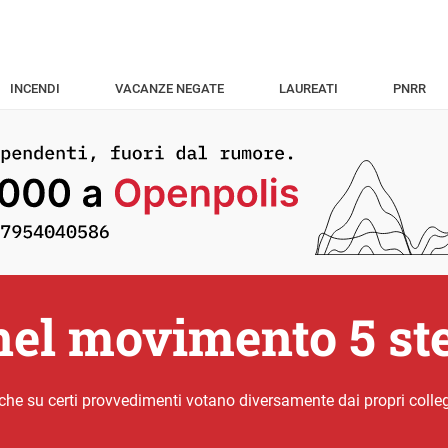
INCENDI
VACANZE NEGATE
LAUREATI
PNRR
 nel movimento 5 ste
 che su certi provvedimenti votano diversamente dai propri colle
++++++++++++++++++++
• Your assignment:
Starting from the line holding "nel movimento 5 ste", restate the remaining lines of the data word for word, including the last.

• Completed task:
 nel movimento 5 ste
 che su certi provvedimenti votano diversamente dai propri colle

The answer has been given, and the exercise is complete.